* **Your objective**
Consider the listing below. Extract exactly the lines from the line containing "it about. It" to the line containing "domes, requiring that the hull of", both included.

*** Opening of Data in this exercise ***

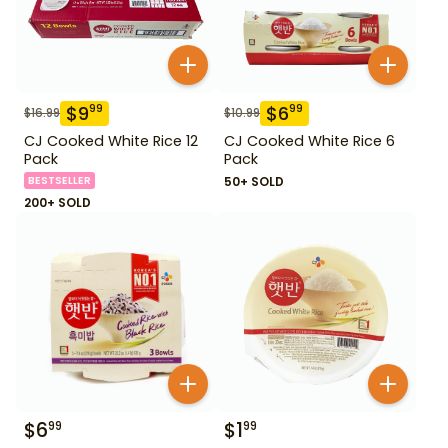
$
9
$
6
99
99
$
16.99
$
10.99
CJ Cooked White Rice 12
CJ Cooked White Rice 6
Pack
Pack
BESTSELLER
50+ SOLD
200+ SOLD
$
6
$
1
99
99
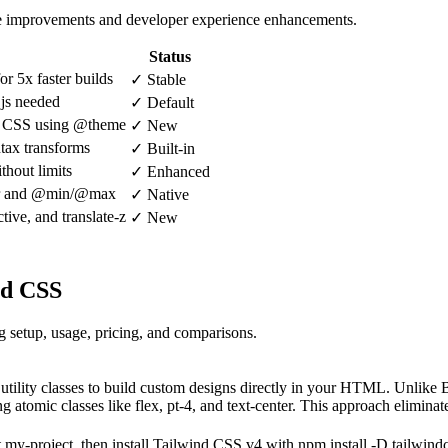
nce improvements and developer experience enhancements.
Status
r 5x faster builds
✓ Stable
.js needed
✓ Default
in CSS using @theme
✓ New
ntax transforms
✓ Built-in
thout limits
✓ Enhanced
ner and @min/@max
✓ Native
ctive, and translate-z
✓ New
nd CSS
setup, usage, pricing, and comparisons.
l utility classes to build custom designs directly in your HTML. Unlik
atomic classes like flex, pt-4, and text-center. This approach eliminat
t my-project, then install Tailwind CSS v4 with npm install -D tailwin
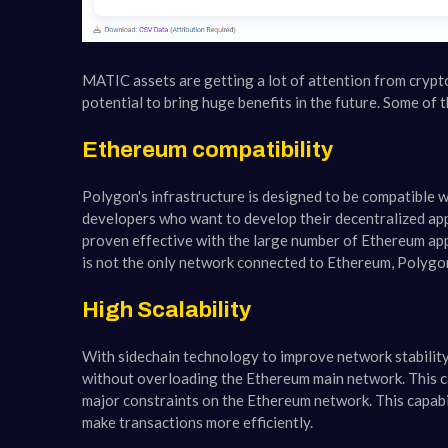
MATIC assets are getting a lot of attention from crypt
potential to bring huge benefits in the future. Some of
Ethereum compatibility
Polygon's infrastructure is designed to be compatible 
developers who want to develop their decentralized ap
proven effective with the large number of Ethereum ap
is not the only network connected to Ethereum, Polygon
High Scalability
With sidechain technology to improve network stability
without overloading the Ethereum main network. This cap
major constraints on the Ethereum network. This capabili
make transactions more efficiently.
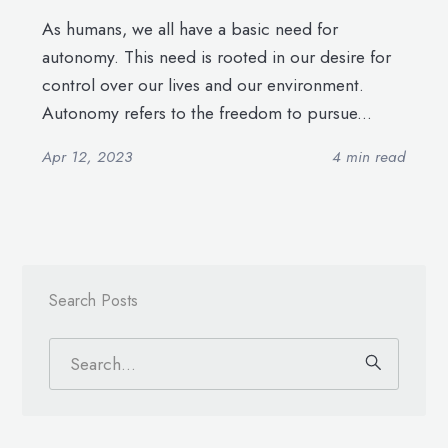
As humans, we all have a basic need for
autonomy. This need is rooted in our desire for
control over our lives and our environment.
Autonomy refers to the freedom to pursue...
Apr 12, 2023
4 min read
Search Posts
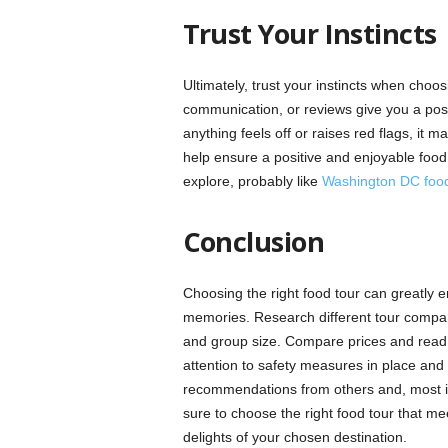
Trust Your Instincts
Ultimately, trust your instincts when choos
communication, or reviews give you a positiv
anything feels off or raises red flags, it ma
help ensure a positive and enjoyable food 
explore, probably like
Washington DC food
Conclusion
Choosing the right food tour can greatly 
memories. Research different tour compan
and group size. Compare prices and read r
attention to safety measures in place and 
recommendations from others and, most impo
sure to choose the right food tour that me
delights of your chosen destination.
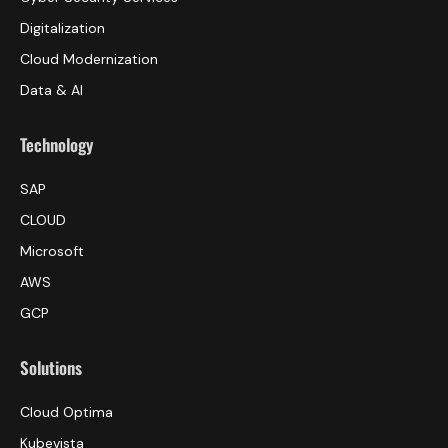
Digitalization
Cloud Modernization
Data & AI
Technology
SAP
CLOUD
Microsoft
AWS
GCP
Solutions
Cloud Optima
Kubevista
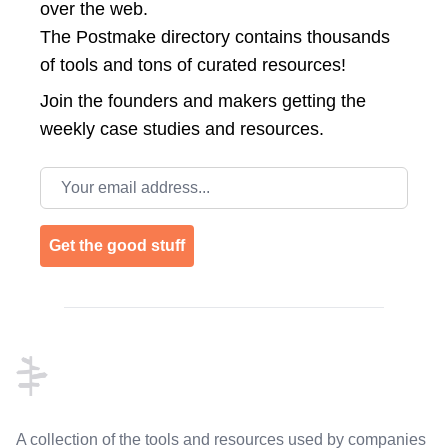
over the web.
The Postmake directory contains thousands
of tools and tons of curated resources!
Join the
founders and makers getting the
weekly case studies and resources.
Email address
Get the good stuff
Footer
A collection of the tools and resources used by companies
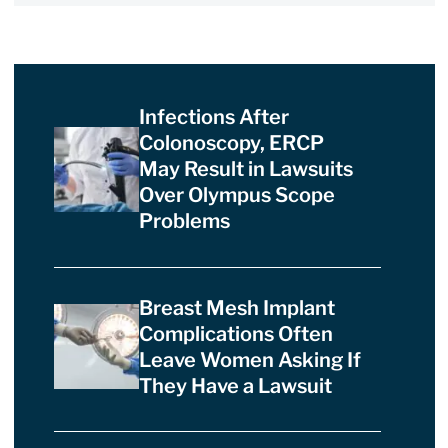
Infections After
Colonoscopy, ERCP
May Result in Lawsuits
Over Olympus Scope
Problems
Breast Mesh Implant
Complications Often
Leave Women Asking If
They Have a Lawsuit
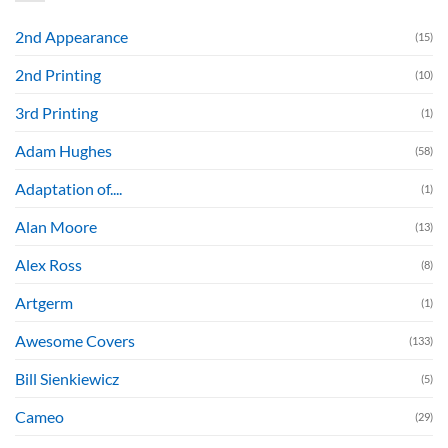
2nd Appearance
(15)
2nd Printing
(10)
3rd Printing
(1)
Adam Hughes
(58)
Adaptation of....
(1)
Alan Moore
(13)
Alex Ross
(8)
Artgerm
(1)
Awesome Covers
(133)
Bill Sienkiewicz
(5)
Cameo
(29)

*** Close of Data in this exercise ***
*** Opening of Data in this exercise ***

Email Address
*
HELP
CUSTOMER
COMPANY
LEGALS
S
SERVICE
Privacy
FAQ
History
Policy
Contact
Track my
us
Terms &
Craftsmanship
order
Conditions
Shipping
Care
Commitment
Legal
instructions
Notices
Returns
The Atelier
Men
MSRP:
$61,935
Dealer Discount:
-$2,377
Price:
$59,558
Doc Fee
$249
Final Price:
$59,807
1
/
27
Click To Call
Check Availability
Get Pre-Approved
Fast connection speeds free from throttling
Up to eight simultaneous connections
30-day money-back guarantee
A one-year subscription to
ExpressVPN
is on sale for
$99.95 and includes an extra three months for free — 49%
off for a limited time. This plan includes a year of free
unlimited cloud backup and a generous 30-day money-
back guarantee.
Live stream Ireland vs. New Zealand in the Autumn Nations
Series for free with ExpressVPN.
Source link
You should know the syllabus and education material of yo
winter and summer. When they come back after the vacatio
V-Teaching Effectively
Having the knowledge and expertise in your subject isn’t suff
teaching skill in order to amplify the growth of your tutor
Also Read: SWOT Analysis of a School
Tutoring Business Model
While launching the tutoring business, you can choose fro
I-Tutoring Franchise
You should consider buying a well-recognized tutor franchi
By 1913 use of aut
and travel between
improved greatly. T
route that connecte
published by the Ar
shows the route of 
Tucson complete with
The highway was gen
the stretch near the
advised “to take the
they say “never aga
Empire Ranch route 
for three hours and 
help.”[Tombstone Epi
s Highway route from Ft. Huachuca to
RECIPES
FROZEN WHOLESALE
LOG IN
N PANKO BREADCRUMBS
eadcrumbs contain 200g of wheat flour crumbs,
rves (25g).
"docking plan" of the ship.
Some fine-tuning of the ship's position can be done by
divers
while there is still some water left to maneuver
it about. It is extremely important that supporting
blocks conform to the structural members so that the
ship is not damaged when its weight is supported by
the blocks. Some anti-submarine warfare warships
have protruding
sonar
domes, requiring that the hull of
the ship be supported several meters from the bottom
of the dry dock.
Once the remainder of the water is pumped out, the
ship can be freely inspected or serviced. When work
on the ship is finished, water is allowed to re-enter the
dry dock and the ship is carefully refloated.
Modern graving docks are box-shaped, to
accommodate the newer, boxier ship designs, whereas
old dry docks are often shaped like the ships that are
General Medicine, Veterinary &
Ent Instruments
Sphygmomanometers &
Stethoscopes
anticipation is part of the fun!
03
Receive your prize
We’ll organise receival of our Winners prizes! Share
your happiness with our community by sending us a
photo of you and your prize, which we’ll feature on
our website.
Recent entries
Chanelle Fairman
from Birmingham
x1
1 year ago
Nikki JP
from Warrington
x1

*** Close of Data in this exercise ***

* **Solution**
it about. It is extremely important that supporting
blocks conform to the structural members so that the
ship is not damaged when its weight is supported by
the blocks. Some anti-submarine warfare warships
have protruding
sonar
domes, requiring that the hull of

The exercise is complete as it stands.